***** SUPPLIED RECORDS

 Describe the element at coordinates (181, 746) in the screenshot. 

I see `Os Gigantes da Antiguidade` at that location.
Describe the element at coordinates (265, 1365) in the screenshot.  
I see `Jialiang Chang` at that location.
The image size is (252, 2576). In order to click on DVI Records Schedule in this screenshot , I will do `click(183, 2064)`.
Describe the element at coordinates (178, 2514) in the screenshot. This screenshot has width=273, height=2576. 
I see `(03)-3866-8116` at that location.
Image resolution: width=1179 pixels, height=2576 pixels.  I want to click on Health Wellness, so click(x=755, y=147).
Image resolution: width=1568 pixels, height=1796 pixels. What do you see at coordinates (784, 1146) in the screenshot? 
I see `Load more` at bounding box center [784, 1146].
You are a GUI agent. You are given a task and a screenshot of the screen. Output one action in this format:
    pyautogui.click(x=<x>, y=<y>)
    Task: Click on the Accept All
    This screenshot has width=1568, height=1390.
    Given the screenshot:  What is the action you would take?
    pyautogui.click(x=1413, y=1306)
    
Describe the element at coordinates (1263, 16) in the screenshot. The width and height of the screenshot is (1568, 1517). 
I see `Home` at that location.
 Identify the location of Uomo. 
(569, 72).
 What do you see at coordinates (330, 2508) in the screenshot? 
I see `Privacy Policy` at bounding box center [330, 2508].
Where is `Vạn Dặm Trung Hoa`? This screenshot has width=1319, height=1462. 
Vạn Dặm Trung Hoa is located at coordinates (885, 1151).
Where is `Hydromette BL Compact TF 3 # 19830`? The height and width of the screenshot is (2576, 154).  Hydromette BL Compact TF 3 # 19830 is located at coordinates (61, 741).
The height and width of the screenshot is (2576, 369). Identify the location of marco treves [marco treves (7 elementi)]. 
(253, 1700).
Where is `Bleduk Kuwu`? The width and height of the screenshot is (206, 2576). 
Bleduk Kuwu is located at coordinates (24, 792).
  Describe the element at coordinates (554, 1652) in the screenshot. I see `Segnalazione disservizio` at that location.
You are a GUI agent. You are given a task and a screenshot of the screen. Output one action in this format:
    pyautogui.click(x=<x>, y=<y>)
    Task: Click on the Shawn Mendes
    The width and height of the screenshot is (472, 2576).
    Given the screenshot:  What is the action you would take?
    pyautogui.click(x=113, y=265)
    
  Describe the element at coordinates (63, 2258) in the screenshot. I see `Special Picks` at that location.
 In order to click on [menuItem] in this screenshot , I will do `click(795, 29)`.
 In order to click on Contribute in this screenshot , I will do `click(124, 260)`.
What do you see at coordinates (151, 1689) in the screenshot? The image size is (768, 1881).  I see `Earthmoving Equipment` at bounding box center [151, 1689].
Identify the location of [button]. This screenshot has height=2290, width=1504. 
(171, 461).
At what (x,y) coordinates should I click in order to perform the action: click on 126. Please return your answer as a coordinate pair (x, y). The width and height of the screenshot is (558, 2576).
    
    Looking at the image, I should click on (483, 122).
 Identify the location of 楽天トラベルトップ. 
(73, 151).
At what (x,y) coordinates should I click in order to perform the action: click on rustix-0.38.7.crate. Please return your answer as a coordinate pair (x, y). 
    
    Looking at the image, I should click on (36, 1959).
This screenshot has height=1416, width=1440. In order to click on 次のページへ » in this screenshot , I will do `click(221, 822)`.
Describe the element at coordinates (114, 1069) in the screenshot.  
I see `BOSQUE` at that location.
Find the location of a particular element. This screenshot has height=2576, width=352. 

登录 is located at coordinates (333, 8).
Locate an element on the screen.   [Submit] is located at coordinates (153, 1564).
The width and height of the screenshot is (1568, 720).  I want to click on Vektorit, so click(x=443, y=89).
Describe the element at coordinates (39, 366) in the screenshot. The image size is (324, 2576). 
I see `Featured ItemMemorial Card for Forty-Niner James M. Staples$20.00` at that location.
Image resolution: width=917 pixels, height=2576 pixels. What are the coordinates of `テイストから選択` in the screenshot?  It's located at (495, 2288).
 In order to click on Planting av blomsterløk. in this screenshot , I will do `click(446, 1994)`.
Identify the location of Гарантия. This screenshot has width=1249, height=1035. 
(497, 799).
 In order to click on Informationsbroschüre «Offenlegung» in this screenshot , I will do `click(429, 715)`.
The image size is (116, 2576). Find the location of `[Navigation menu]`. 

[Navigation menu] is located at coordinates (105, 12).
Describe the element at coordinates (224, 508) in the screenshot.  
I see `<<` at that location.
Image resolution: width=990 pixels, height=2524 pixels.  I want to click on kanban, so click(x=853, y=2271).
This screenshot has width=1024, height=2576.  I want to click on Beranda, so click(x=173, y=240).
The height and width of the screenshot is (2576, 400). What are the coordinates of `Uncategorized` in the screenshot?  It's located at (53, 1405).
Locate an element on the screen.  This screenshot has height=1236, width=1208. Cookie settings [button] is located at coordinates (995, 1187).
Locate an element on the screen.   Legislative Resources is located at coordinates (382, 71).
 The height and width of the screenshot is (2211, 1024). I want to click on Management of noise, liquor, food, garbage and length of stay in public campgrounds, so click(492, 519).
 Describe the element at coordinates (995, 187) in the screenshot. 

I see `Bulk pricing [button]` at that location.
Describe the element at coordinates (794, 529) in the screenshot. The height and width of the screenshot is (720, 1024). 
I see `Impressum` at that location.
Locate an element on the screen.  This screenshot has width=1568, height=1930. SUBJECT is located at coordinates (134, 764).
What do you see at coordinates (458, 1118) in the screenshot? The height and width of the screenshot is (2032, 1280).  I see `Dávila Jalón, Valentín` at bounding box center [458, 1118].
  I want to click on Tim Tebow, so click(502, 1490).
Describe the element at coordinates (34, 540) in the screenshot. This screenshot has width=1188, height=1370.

**********

Write each entry out again. Do not change a word.

 Describe the element at coordinates (181, 746) in the screenshot. 

I see `Os Gigantes da Antiguidade` at that location.
Describe the element at coordinates (265, 1365) in the screenshot.  
I see `Jialiang Chang` at that location.
The image size is (252, 2576). In order to click on DVI Records Schedule in this screenshot , I will do `click(183, 2064)`.
Describe the element at coordinates (178, 2514) in the screenshot. This screenshot has width=273, height=2576. 
I see `(03)-3866-8116` at that location.
Image resolution: width=1179 pixels, height=2576 pixels.  I want to click on Health Wellness, so click(x=755, y=147).
Image resolution: width=1568 pixels, height=1796 pixels. What do you see at coordinates (784, 1146) in the screenshot? 
I see `Load more` at bounding box center [784, 1146].
You are a GUI agent. You are given a task and a screenshot of the screen. Output one action in this format:
    pyautogui.click(x=<x>, y=<y>)
    Task: Click on the Accept All
    This screenshot has width=1568, height=1390.
    Given the screenshot:  What is the action you would take?
    pyautogui.click(x=1413, y=1306)
    
Describe the element at coordinates (1263, 16) in the screenshot. The width and height of the screenshot is (1568, 1517). 
I see `Home` at that location.
 Identify the location of Uomo. 
(569, 72).
 What do you see at coordinates (330, 2508) in the screenshot? 
I see `Privacy Policy` at bounding box center [330, 2508].
Where is `Vạn Dặm Trung Hoa`? This screenshot has width=1319, height=1462. 
Vạn Dặm Trung Hoa is located at coordinates (885, 1151).
Where is `Hydromette BL Compact TF 3 # 19830`? The height and width of the screenshot is (2576, 154).  Hydromette BL Compact TF 3 # 19830 is located at coordinates (61, 741).
The height and width of the screenshot is (2576, 369). Identify the location of marco treves [marco treves (7 elementi)]. 
(253, 1700).
Where is `Bleduk Kuwu`? The width and height of the screenshot is (206, 2576). 
Bleduk Kuwu is located at coordinates (24, 792).
  Describe the element at coordinates (554, 1652) in the screenshot. I see `Segnalazione disservizio` at that location.
You are a GUI agent. You are given a task and a screenshot of the screen. Output one action in this format:
    pyautogui.click(x=<x>, y=<y>)
    Task: Click on the Shawn Mendes
    The width and height of the screenshot is (472, 2576).
    Given the screenshot:  What is the action you would take?
    pyautogui.click(x=113, y=265)
    
  Describe the element at coordinates (63, 2258) in the screenshot. I see `Special Picks` at that location.
 In order to click on [menuItem] in this screenshot , I will do `click(795, 29)`.
 In order to click on Contribute in this screenshot , I will do `click(124, 260)`.
What do you see at coordinates (151, 1689) in the screenshot? The image size is (768, 1881).  I see `Earthmoving Equipment` at bounding box center [151, 1689].
Identify the location of [button]. This screenshot has height=2290, width=1504. 
(171, 461).
At what (x,y) coordinates should I click in order to perform the action: click on 126. Please return your answer as a coordinate pair (x, y). The width and height of the screenshot is (558, 2576).
    
    Looking at the image, I should click on (483, 122).
 Identify the location of 楽天トラベルトップ. 
(73, 151).
At what (x,y) coordinates should I click in order to perform the action: click on rustix-0.38.7.crate. Please return your answer as a coordinate pair (x, y). 
    
    Looking at the image, I should click on (36, 1959).
This screenshot has height=1416, width=1440. In order to click on 次のページへ » in this screenshot , I will do `click(221, 822)`.
Describe the element at coordinates (114, 1069) in the screenshot.  
I see `BOSQUE` at that location.
Find the location of a particular element. This screenshot has height=2576, width=352. 

登录 is located at coordinates (333, 8).
Locate an element on the screen.   [Submit] is located at coordinates (153, 1564).
The width and height of the screenshot is (1568, 720).  I want to click on Vektorit, so click(x=443, y=89).
Describe the element at coordinates (39, 366) in the screenshot. The image size is (324, 2576). 
I see `Featured ItemMemorial Card for Forty-Niner James M. Staples$20.00` at that location.
Image resolution: width=917 pixels, height=2576 pixels. What are the coordinates of `テイストから選択` in the screenshot?  It's located at (495, 2288).
 In order to click on Planting av blomsterløk. in this screenshot , I will do `click(446, 1994)`.
Identify the location of Гарантия. This screenshot has width=1249, height=1035. 
(497, 799).
 In order to click on Informationsbroschüre «Offenlegung» in this screenshot , I will do `click(429, 715)`.
The image size is (116, 2576). Find the location of `[Navigation menu]`. 

[Navigation menu] is located at coordinates (105, 12).
Describe the element at coordinates (224, 508) in the screenshot.  
I see `<<` at that location.
Image resolution: width=990 pixels, height=2524 pixels.  I want to click on kanban, so click(x=853, y=2271).
This screenshot has width=1024, height=2576.  I want to click on Beranda, so click(x=173, y=240).
The height and width of the screenshot is (2576, 400). What are the coordinates of `Uncategorized` in the screenshot?  It's located at (53, 1405).
Locate an element on the screen.  This screenshot has height=1236, width=1208. Cookie settings [button] is located at coordinates (995, 1187).
Locate an element on the screen.   Legislative Resources is located at coordinates (382, 71).
 The height and width of the screenshot is (2211, 1024). I want to click on Management of noise, liquor, food, garbage and length of stay in public campgrounds, so click(492, 519).
 Describe the element at coordinates (995, 187) in the screenshot. 

I see `Bulk pricing [button]` at that location.
Describe the element at coordinates (794, 529) in the screenshot. The height and width of the screenshot is (720, 1024). 
I see `Impressum` at that location.
Locate an element on the screen.  This screenshot has width=1568, height=1930. SUBJECT is located at coordinates (134, 764).
What do you see at coordinates (458, 1118) in the screenshot? The height and width of the screenshot is (2032, 1280).  I see `Dávila Jalón, Valentín` at bounding box center [458, 1118].
  I want to click on Tim Tebow, so click(502, 1490).
Describe the element at coordinates (34, 540) in the screenshot. This screenshot has width=1188, height=1370.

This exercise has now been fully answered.